2

I'm trying to recreate the following integral with empirical data:

enter image description here

where F, G are cdfs and their inverses are quantile functions.

Here's my code:

def eqces(u,v):
    import numpy as np
    import statsmodels.api as sm
    from scipy.stats.mstats import mquantiles

    ecdfu = sm.distributions.ECDF(u)
    ecdfv = sm.distributions.ECDF(v)
    p = np.concatenate([ecdfu.y, ecdfv.y])
    p = np.unique(p) 
    p.sort()

    qfu = mquantiles(u, p)
    qfv = mquantiles(v, p)

    uvinv = ecdfu(qfv)
    vuinv = ecdfv(qfu)

    result = abs(uvinv - p) + abs(vuinv - p)
    return np.dot(result, np.ones(p.size))

With this I would expect that eqces(u,u) = 0 for u = np.random.uniform(0,1,50) but this is generally not the case. Can anyone tell if i'm doing something wrong or suggest alternatives?

Edit

This code seems to work better with some analytical results:

def eqces(u,v): 
    ecdfu = sm.distributions.ECDF(u)
    ecdfv = sm.distributions.ECDF(v)

    p = np.concatenate([ecdfu.y, ecdfv.y])
    X = np.concatenate([ecdfu.x, ecdfv.x])

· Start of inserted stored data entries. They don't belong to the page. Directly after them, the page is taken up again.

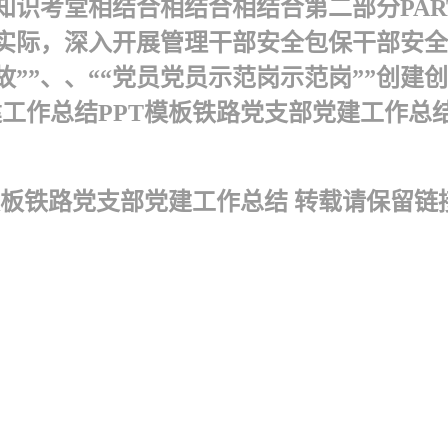
考堂相结合相结合相结合 第二部分PART0
实际，深入开展管理干部安全包保干部安全
故””、、““党员党员示范岗示范岗””创
工作总结PPT模板铁路党支部党建工作总结.
T模板铁路党支部党建工作总结 转载请保留链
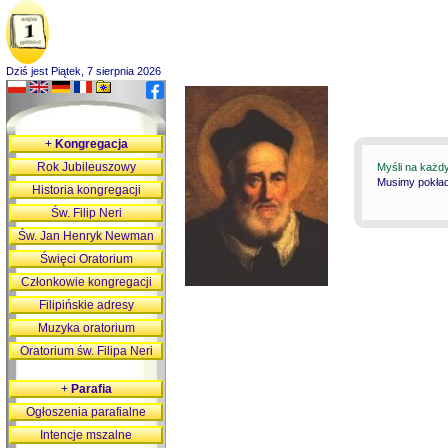
Dziś jest Piątek, 7 sierpnia 2026
+
Kongregacja
Rok Jubileuszowy
Myśli na każd
Musimy pokłada
Historia kongregacji
Św. Filip Neri
Św. Jan Henryk Newman
Święci Oratorium
Członkowie kongregacji
Filipińskie adresy
Muzyka oratorium
Oratorium św. Filipa Neri
+
Parafia
Ogłoszenia parafialne
Intencje mszalne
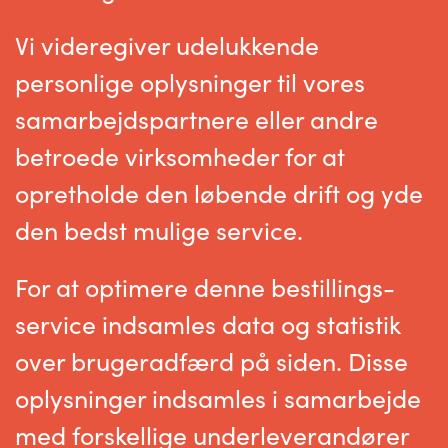
Vi videregiver udelukkende
personlige oplysninger til vores
samarbejdspartnere eller andre
betroede virksomheder for at
opretholde den løbende drift og yde
den bedst mulige service.
For at optimere denne bestillings-
service indsamles data og statistik
over brugeradfærd på siden. Disse
oplysninger indsamles i samarbejde
med forskellige underleverandører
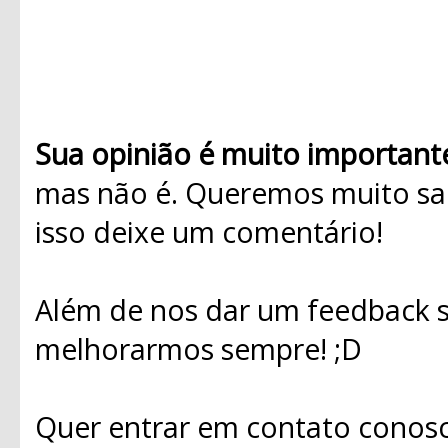
Sua opinião é muito important
mas não é. Queremos muito sab
isso deixe um comentário!
Além de nos dar um feedback s
melhorarmos sempre! ;D
Quer entrar em contato conosc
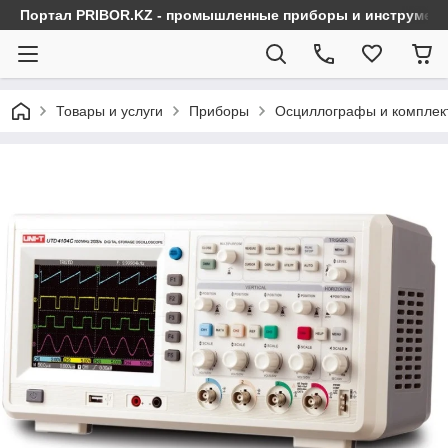
Портал PRIBOR.KZ - промышленные приборы и инструмен
Товары и услуги
Приборы
Осциллографы и комплек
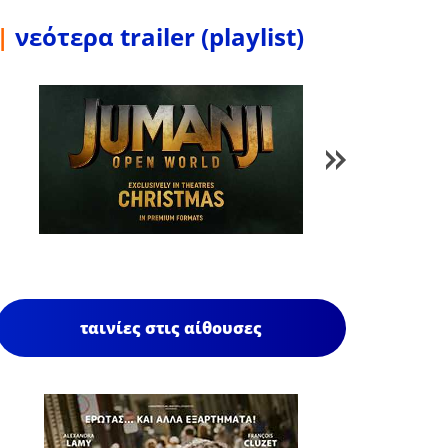
|
νεότερα trailer (playlist)
1
/
85
ταινίες στις αίθουσες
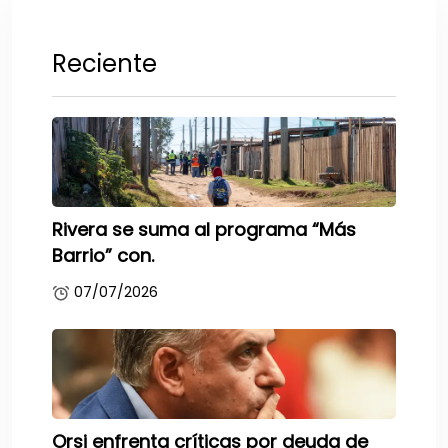
Reciente
Rivera se suma al programa “Más
Barrio” con.
07/07/2026
Orsi enfrenta críticas por deuda de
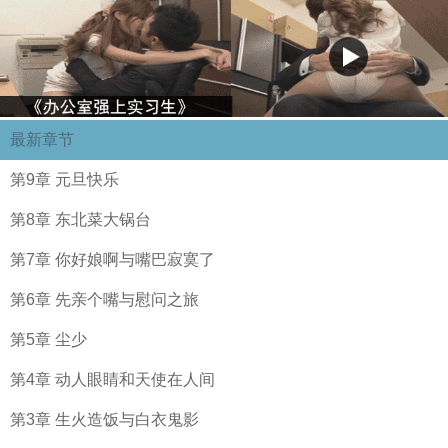
最新章节
第9章 元旦快乐
第8章 东北菜大锅台
第7章 你好娘啊与嘴巴寂寞了
第6章 先亲个嘴与慰问之旅
第5章 尘少
第4章 动人眼睛和天使在人间
第3章 生火造饭与白衣鬼影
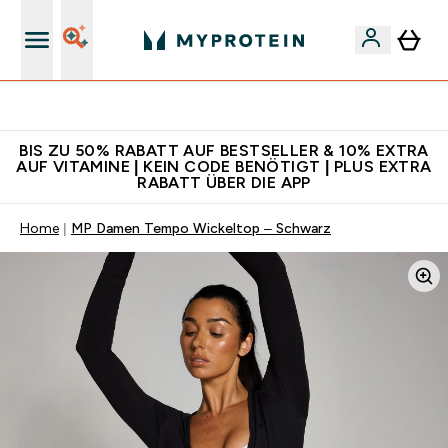
Für App-Neukunden: Gratis Versand
BIS ZU 50% RABATT AUF BESTSELLER & 10% EXTRA
AUF VITAMINE | KEIN CODE BENÖTIGT | PLUS EXTRA
RABATT ÜBER DIE APP
Home
MP Damen Tempo Wickeltop – Schwarz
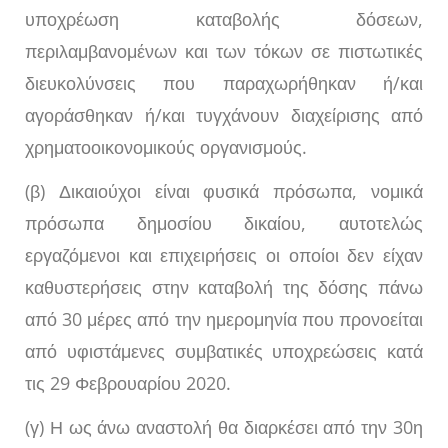
υποχρέωση καταβολής δόσεων,
περιλαμβανομένων και των τόκων σε πιστωτικές
διευκολύνσεις που παραχωρήθηκαν ή/και
αγοράσθηκαν ή/και τυγχάνουν διαχείρισης από
χρηματοοικονομικούς οργανισμούς.
(β) Δικαιούχοι είναι φυσικά πρόσωπα, νομικά
πρόσωπα δημοσίου δικαίου, αυτοτελώς
εργαζόμενοι και επιχειρήσεις οι οποίοι δεν είχαν
καθυστερήσεις στην καταβολή της δόσης πάνω
από 30 μέρες από την ημερομηνία που προνοείται
από υφιστάμενες συμβατικές υποχρεώσεις κατά
τις 29 Φεβρουαρίου 2020.
(γ) Η ως άνω αναστολή θα διαρκέσει από την 30η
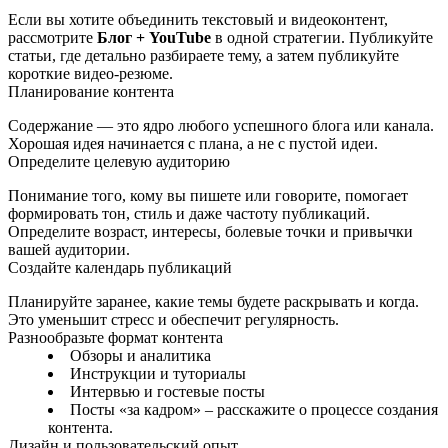
Если вы хотите объединить текстовый и видеоконтент,
рассмотрите
Блог + YouTube
в одной стратегии. Публикуйте
статьи, где детально разбираете тему, а затем публикуйте
короткие видео‑резюме.
Планирование контента
Содержание — это ядро любого успешного блога или канала.
Хорошая идея начинается с плана, а не с пустой идеи.
Определите целевую аудиторию
Понимание того, кому вы пишете или говорите, помогает
формировать тон, стиль и даже частоту публикаций.
Определите возраст, интересы, болевые точки и привычки
вашей аудитории.
Создайте календарь публикаций
Планируйте заранее, какие темы будете раскрывать и когда.
Это уменьшит стресс и обеспечит регулярность.
Разнообразьте формат контента
Обзоры и аналитика
Инструкции и туториалы
Интервью и гостевые посты
Посты «за кадром» – расскажите о процессе создания
контента.
Дизайн и пользовательский опыт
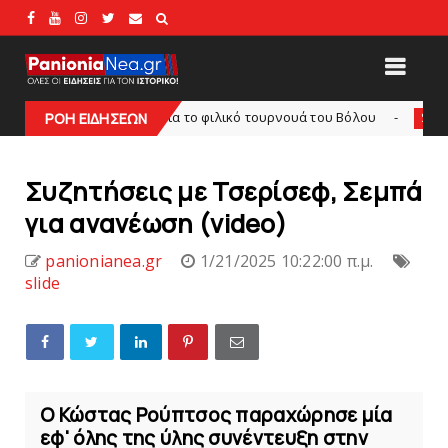
εισιτήρια για το φιλικό τουρνουά του Bόλου
SL2
ΡΟΗ ΕΙΔΗΣΕΩΝ
SUPERLEAGUE2
Συζητήσεις με Τσερίσεφ, Σεμπά
για ανανέωση (video)
panionianea.gr
1/21/2025 10:22:00 π.μ.
slide
Ο Κώστας Ρούπτσος παραχώρησε μία
εφ' όλης της ύλης συνέντευξη στην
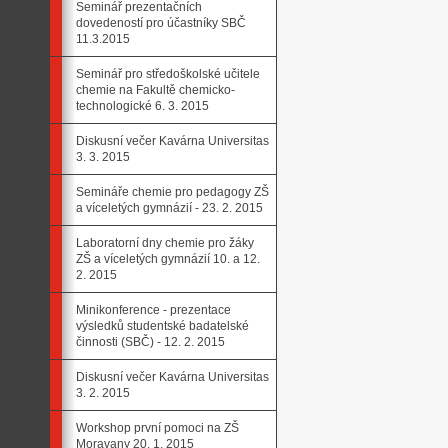
Seminář prezentačních
dovedeností pro účastníky SBČ
11.3.2015
Seminář pro středoškolské učitele
chemie na Fakultě chemicko-
technologické 6. 3. 2015
Diskusní večer Kavárna Universitas
3. 3. 2015
Semináře chemie pro pedagogy ZŠ
a víceletých gymnázií - 23. 2. 2015
Laboratorní dny chemie pro žáky
ZŠ a víceletých gymnázií 10. a 12.
2. 2015
Minikonference - prezentace
výsledků studentské badatelské
činnosti (SBČ) - 12. 2. 2015
Diskusní večer Kavárna Universitas
3. 2. 2015
Workshop první pomoci na ZŠ
Moravany 20. 1. 2015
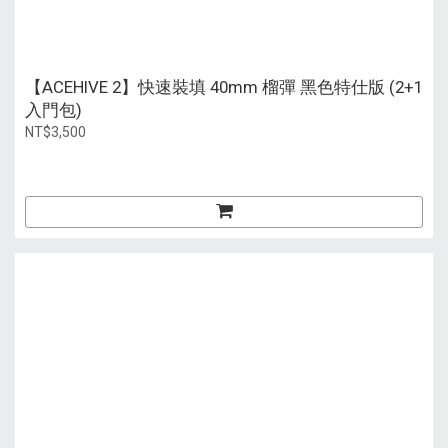
【ACEHIVE 2】快速裝填 40mm 榴彈 黑色特仕版 (2+1
入門包)
NT$3,500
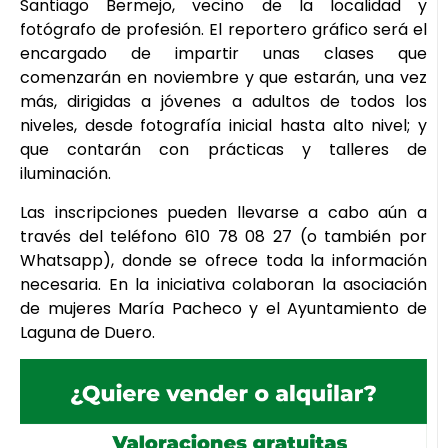
Santiago Bermejo, vecino de la localidad y
fotógrafo de profesión. El reportero gráfico será el
encargado de impartir unas clases que
comenzarán en noviembre y que estarán, una vez
más, dirigidas a jóvenes a adultos de todos los
niveles, desde fotografía inicial hasta alto nivel; y
que contarán con prácticas y talleres de
iluminación.
Las inscripciones pueden llevarse a cabo aún a
través del teléfono 610 78 08 27 (o también por
Whatsapp), donde se ofrece toda la información
necesaria. En la iniciativa colaboran la asociación
de mujeres María Pacheco y el Ayuntamiento de
Laguna de Duero.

    return 2*np.dot(np.abs(ecdfu(X)-p)+np.abs(ecdfv(X)-p), np.ones(p.size))/p.size

1 Answers1

1

My guess is that ECDF and mquantiles don't use the same plotting positions

mquantiles has the optional keywords alphap=0.4, betap=0.4.

p and uvinv will not round-trip in this case.

However, in large sample the difference should be small.

scipy.stats.ks_2samp is doing something similar, but working directly with numpy without helper functions.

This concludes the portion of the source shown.